··· RECORDS SHOWN ···

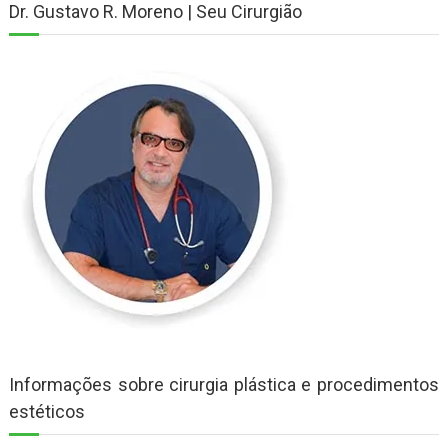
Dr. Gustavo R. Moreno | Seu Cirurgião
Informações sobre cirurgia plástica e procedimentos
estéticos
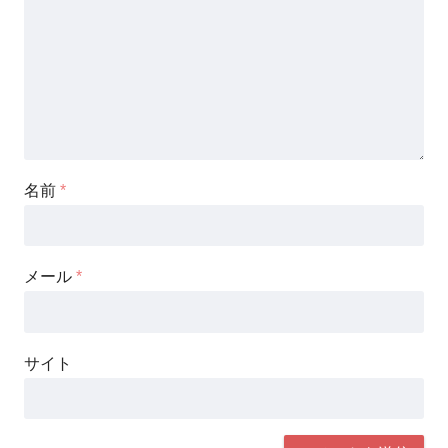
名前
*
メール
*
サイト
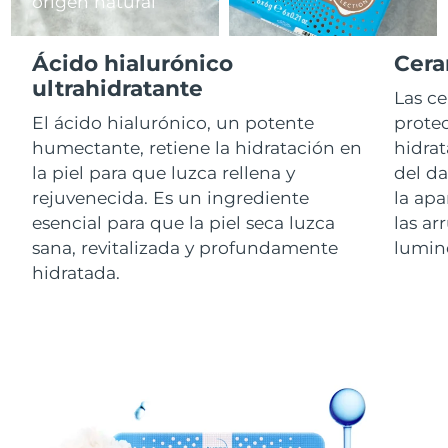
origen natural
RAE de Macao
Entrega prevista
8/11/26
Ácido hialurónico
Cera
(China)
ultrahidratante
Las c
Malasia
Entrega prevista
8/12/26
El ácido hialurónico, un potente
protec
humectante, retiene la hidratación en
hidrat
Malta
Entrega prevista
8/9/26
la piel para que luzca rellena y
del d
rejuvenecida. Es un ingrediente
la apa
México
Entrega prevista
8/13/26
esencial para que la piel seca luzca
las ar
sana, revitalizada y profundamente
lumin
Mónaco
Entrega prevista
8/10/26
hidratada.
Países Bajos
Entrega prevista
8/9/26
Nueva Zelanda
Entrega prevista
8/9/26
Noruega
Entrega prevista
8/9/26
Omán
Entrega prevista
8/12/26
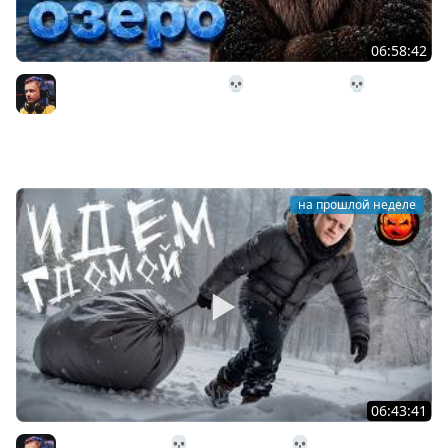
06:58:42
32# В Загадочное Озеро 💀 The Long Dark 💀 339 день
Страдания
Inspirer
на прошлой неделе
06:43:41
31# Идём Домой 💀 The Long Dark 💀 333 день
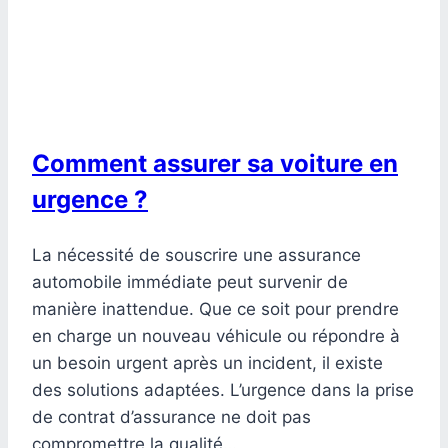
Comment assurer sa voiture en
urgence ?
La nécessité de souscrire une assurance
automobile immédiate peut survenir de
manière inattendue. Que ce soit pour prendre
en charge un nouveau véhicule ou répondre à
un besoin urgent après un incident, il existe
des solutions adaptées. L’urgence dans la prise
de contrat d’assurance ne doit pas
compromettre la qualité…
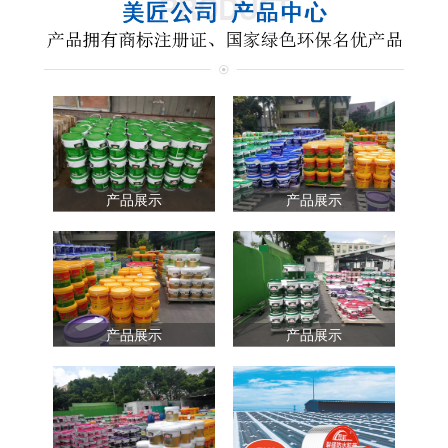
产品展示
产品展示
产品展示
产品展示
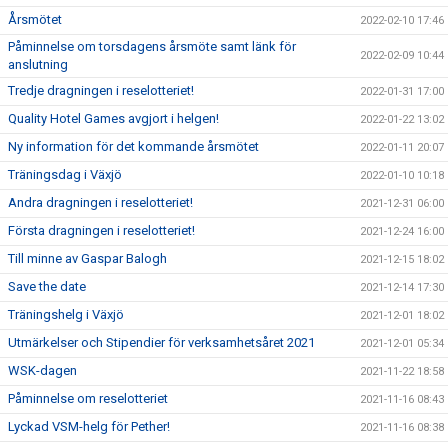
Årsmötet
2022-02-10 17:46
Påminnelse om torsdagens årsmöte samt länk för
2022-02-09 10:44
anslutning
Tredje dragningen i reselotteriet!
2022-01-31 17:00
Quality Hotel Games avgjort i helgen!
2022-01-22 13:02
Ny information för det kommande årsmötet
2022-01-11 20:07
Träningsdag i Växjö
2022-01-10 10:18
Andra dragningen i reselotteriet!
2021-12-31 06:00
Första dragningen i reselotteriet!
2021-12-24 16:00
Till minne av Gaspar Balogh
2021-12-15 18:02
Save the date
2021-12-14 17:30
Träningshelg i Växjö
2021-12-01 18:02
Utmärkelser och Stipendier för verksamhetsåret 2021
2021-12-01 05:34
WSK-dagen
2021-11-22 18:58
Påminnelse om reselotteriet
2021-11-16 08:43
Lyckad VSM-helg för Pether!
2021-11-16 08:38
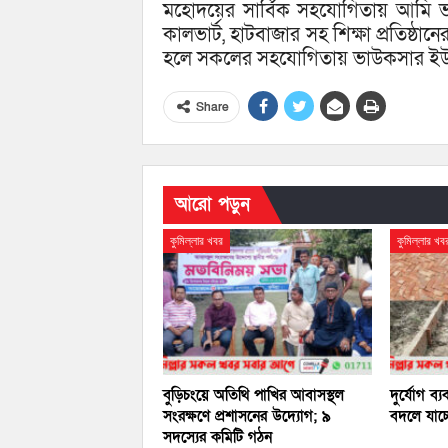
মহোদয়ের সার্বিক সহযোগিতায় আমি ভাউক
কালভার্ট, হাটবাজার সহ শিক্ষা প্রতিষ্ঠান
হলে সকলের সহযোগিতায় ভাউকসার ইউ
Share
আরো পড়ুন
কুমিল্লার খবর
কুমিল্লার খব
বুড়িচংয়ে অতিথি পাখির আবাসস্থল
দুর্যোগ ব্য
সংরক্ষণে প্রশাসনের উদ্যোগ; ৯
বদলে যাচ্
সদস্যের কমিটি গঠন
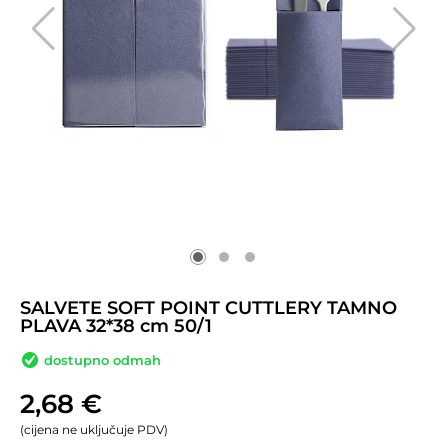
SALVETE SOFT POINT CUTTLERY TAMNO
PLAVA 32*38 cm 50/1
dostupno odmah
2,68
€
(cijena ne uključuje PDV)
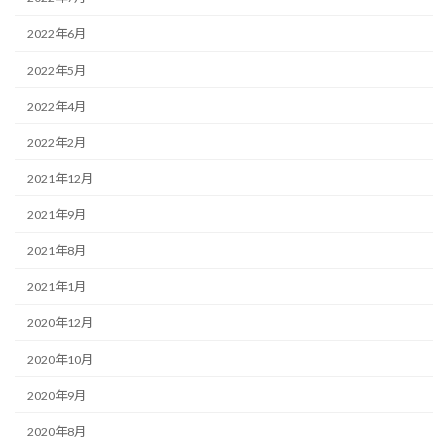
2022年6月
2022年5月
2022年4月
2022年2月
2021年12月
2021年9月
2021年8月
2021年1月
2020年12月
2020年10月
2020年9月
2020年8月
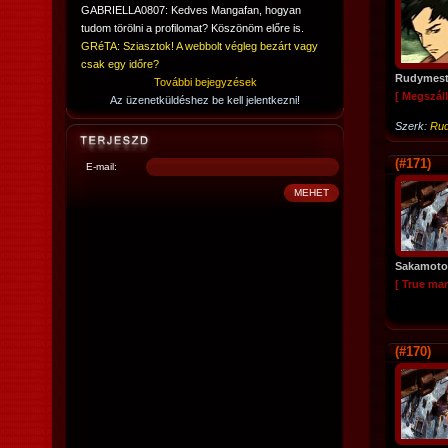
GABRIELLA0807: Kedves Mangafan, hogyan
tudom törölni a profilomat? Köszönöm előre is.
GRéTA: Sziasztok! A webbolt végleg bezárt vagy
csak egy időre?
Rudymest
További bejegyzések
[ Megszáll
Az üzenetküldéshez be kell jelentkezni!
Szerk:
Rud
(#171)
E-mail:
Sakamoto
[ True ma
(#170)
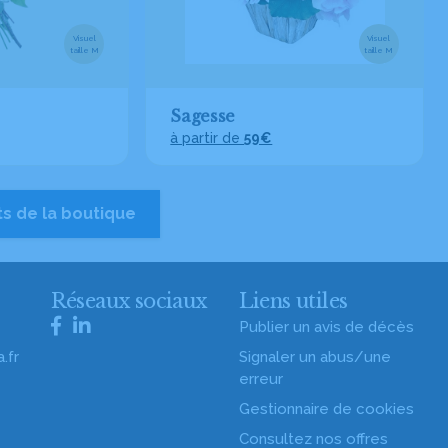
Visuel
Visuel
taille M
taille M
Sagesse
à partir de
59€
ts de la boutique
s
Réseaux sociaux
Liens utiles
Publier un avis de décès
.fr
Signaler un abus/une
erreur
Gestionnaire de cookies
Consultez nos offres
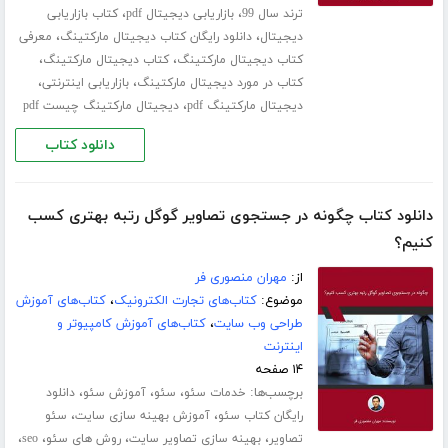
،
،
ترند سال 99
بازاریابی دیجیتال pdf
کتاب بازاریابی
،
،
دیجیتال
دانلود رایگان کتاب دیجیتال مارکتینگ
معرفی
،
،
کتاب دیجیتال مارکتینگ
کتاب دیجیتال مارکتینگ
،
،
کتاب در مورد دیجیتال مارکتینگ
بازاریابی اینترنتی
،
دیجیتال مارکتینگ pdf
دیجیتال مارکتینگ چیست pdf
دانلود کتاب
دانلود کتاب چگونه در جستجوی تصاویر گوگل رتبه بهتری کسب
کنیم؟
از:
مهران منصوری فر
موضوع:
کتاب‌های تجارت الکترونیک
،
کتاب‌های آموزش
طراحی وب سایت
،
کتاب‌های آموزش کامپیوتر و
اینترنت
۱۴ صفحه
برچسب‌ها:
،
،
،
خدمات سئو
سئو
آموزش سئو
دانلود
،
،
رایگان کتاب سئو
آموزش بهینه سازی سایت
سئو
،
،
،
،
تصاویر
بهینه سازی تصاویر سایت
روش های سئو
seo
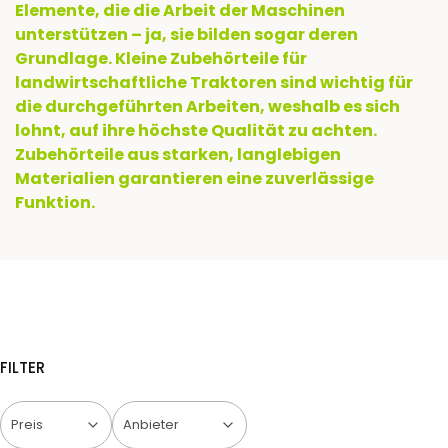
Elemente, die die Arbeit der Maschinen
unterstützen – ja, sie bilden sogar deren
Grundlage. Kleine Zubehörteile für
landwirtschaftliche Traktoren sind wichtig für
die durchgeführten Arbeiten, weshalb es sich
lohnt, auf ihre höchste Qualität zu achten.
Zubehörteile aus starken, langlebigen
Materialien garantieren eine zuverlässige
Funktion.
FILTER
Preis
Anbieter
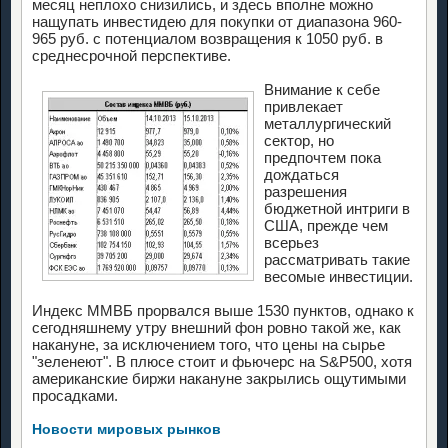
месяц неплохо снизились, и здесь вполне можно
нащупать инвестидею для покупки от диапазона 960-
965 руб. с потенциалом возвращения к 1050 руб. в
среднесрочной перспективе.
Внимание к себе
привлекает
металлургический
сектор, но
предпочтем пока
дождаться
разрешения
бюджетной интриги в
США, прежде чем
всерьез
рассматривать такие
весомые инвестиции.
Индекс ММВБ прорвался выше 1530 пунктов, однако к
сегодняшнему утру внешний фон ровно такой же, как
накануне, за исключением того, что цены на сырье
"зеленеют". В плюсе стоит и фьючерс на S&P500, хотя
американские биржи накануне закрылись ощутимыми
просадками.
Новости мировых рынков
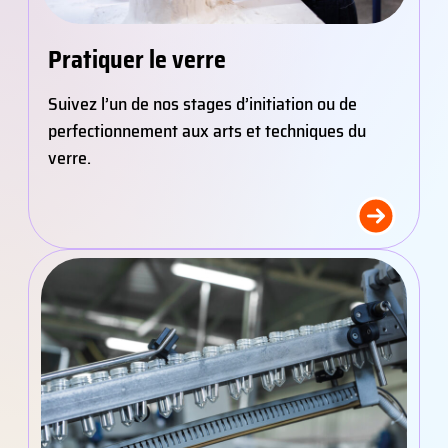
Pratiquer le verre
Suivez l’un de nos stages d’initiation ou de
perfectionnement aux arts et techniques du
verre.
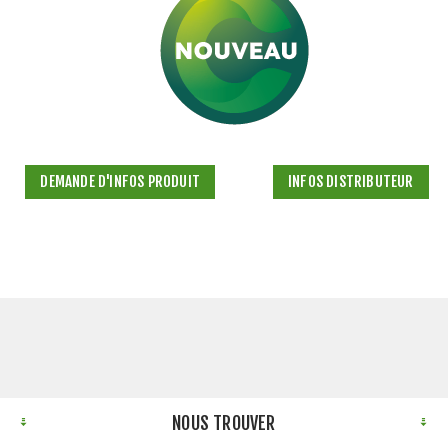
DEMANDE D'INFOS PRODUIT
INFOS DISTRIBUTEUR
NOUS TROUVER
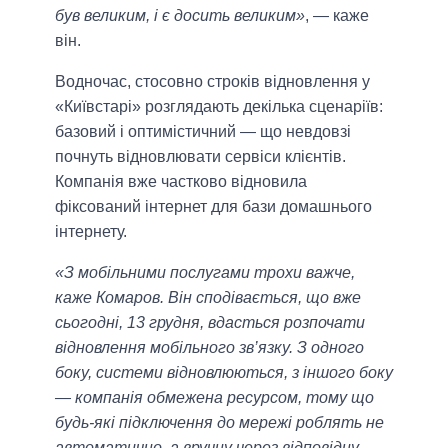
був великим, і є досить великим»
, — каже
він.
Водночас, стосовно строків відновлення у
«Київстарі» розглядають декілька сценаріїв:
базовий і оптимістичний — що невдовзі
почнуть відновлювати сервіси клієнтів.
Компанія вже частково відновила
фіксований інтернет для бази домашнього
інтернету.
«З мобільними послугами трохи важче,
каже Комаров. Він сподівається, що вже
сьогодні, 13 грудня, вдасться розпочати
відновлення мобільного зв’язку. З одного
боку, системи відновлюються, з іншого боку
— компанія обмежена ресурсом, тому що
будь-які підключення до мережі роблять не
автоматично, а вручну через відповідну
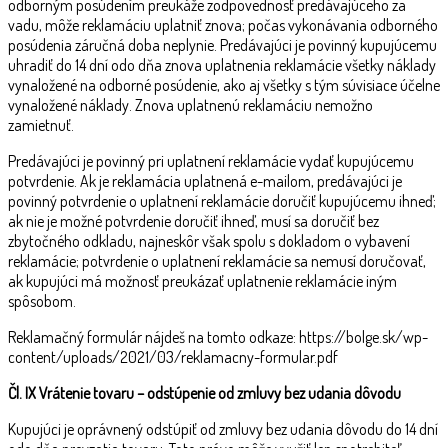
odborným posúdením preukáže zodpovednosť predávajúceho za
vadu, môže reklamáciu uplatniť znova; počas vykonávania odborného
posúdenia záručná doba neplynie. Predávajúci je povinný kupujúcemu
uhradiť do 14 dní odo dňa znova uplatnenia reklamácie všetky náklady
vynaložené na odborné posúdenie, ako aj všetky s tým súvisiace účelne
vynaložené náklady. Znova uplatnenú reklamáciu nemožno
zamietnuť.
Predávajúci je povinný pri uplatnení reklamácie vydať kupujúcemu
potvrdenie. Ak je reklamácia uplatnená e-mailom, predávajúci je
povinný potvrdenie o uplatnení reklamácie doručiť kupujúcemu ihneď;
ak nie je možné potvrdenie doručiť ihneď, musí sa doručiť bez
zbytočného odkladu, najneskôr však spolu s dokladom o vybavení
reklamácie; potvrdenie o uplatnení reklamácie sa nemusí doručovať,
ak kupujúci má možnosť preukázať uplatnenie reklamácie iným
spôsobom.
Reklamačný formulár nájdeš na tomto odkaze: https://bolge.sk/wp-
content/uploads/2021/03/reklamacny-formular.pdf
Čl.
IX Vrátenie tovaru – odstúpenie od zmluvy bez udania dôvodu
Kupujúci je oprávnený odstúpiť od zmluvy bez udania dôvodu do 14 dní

···

* [EXERCISE]: Your answer should be the number of lines in the records that contain the word "رایگان", with nothing added.

* [WRITTEN SOLUTION]: 2